I'm trying to extract lists/sublists from one bigger integer-list with Python2.7 by using start- and end-patterns. I would like to do it with a function, but I cant find a library, algorithm or a regular expression for solving this problem.

def myFunctionForSublists(data, startSequence, endSequence):
    # ... todo

data = [99, 99, 1, 2, 3, 99, 99, 99, 4, 5, 6, 99, 99, 1, 2, 3, 99, 4, 5, 6, 99]

startSequence = [1,2,3]
endSequence = [4,5,6]

sublists = myFunctionForSublists(data, startSequence, endSequence)

print sublists[0] # [1, 2, 3, 99, 99, 99, 4, 5, 6]
print sublists[1] # [1, 2, 3, 99, 4, 5, 6]

Any ideas how I can realize it?

Answer 1

Here's a more general solution that doesn't require the lists being sliceable, so you can use it on other iterables, like generators.
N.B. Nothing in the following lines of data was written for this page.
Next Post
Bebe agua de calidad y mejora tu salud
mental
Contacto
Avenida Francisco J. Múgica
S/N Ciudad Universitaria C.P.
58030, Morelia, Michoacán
We keep a deque the size of the start sequence until we come across it. Then we add those values to a list, and keep iterating over the sequence. As we do, we keep a deque the size of the end sequence, until we see it, also adding the elements to the list we're keeping. If we come across the end sequence, we yield that list and set the deque up to scan for the next start sequence.

from collections import deque

def gen(l, start, stop):
    start_deque = deque(start)
    end_deque = deque(stop)
    curr_deque = deque(maxlen=len(start))
    it = iter(l)
    for c in it:
        curr_deque.append(c)
        if curr_deque == start_deque:
            potential = list(curr_deque)
            curr_deque = deque(maxlen=len(stop))
            for c in it:
                potential.append(c)
                curr_deque.append(c)
                if curr_deque == end_deque:
                    yield potential
                    curr_deque = deque(maxlen=len(start))
                    break

print(list(gen([99, 99, 1, 2, 3, 99, 99, 99, 4, 5, 6, 99, 99, 1, 2, 3, 99, 4, 5, 6, 99], [1,2,3], [4,5,6])))
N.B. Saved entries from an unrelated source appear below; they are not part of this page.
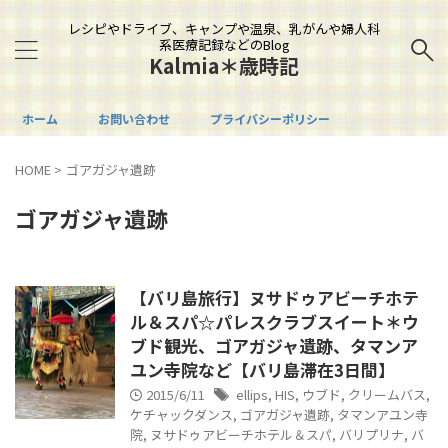
レシピやドライブ、キャンプや温泉、乳がんや婦人科
系医療記録などのBlog
Kalmia＊歳時記
ホーム
お問い合わせ
プライバシーポリシー
HOME
>
ゴアガジャ遺跡
ゴアガジャ遺跡
【バリ島旅行】ヌサドゥアビーチホテ
ル＆スパ☆パレスクラブスイート＊ウ
ブド観光、ゴアガジャ遺跡、タマンア
ユン寺院など【バリ島滞在3日間】
2015/6/11
ellips
,
HIS
,
ウブド
,
クリームバス
,
ケチャックダンス
,
ゴアガジャ遺跡
,
タマンアユン寺
院
,
ヌサドゥアビーチホテル＆スパ
,
バリプリナ
,
バ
# [[1, 2, 3, 99, 99, 99, 4, 5, 6], [1, 2, 3, 99, 4, 5, 6]]

Answer 2

Here is an itertools approach that uses a collections.deque of limited length to keep a buffer of the last elements of appropriate size. It assumes that your sublists don't overlap and that your start and end sequences don't overlap either.

It works for any sequence for data, start, end (even generators).
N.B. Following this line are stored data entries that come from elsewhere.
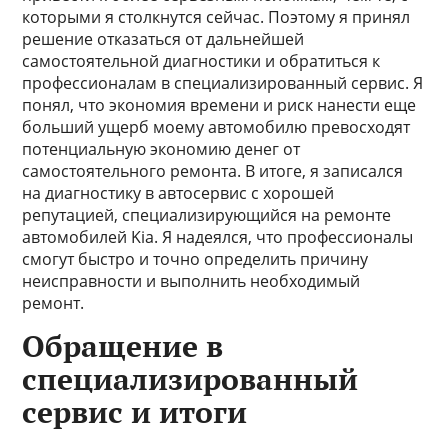
которыми я столкнутся сейчас. Поэтому я принял
решение отказаться от дальнейшей
самостоятельной диагностики и обратиться к
профессионалам в специализированный сервис. Я
понял, что экономия времени и риск нанести еще
больший ущерб моему автомобилю превосходят
потенциальную экономию денег от
самостоятельного ремонта. В итоге, я записался
на диагностику в автосервис с хорошей
репутацией, специализирующийся на ремонте
автомобилей Kia. Я надеялся, что профессионалы
смогут быстро и точно определить причину
неисправности и выполнить необходимый
ремонт.
Обращение в
специализированный
сервис и итоги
from collections import deque
from itertools import islice

def sublists(data, start, end):
    it = iter(data)
    start, end = deque(start), deque(end)
    while True:
        x = deque(islice(it, len(start)), len(start))
        # move forward until start is found
        while x != start:
            x.append(next(it))
        out = list(x)
        x = deque(islice(it, len(end)), len(end))
        # move forward until end is found, storing the sublist
        while x != end:
            out.append(x[0])
            x.append(next(it))
        out.extend(end)
        yield out

data = [99, 99, 1, 2, 3, 99, 99, 99, 4, 5, 6, 99, 99, 1, 2, 3, 99, 4, 5, 6, 99]

startSequence = [1,2,3]
endSequence = [4,5,6]

print(list(sublists(data, startSequence, endSequence)))
# [[1, 2, 3, 99, 99, 99, 4, 5, 6], [1, 2, 3, 99, 4, 5, 6]]

Answer 3

If you really want to use regular expressions, you can change the lists of integers to strings and use the regex that way

import re

def find_span(numbers, start, end):
    # Create strings from the start and end lists.
    start_pattern = ''.join(map(chr, start))
    end_pattern = ''.join(map(chr, end))

    # convert the list to search into one string.
    s = ''.join(map(chr, numbers))

    # Create a pattern that starts and ends with the correct sublists,
    # and match all sublists. Then convert each match back to a list of
    # integers
    # The '?' is to make the regex non-greedy
    return [
        [ord(c) for c in match]
        for match in re.findall(rf'{start_pattern}.*?{end_pattern}', s, re.DOTALL)
    ]

>>> find_span(search, start, end)  # Using OP's sample values
[[1, 2, 3, 99, 99, 99, 4, 5, 6], [1, 2, 3, 99, 4, 5, 6]]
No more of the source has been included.